Extracted records: Begin
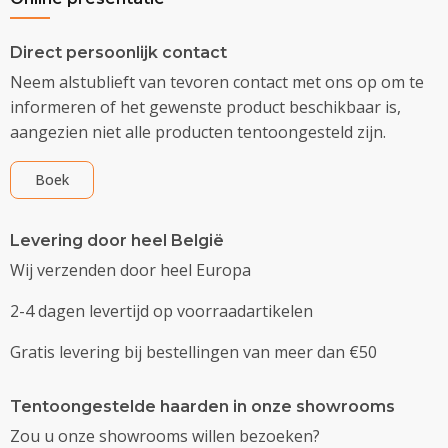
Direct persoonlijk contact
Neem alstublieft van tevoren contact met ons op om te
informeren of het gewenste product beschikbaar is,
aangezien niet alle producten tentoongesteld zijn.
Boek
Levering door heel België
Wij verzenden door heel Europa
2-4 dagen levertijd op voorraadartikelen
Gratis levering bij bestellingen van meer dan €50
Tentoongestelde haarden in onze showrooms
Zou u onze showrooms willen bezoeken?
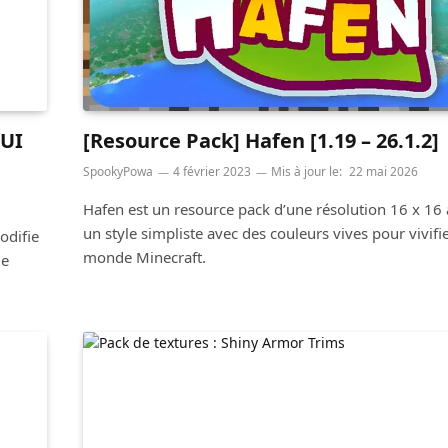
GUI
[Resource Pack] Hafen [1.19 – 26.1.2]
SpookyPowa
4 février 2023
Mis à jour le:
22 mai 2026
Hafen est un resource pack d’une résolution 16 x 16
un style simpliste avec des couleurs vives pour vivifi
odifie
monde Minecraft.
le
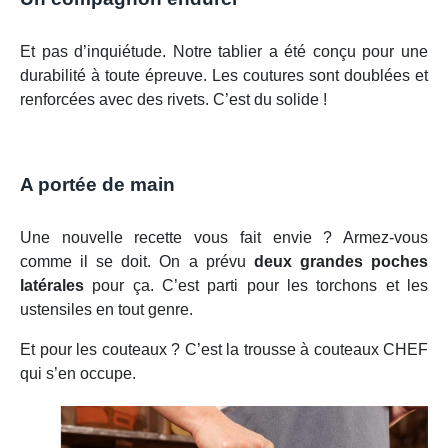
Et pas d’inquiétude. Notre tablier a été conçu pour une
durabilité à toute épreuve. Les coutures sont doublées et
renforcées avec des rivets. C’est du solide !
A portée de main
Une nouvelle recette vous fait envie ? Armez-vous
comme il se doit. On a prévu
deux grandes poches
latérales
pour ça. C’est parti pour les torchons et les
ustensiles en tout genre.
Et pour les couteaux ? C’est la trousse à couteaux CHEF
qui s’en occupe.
Extracted records: End
§ The problem: Report how many lines above include "contact". Nothing else.

§ Written response: 2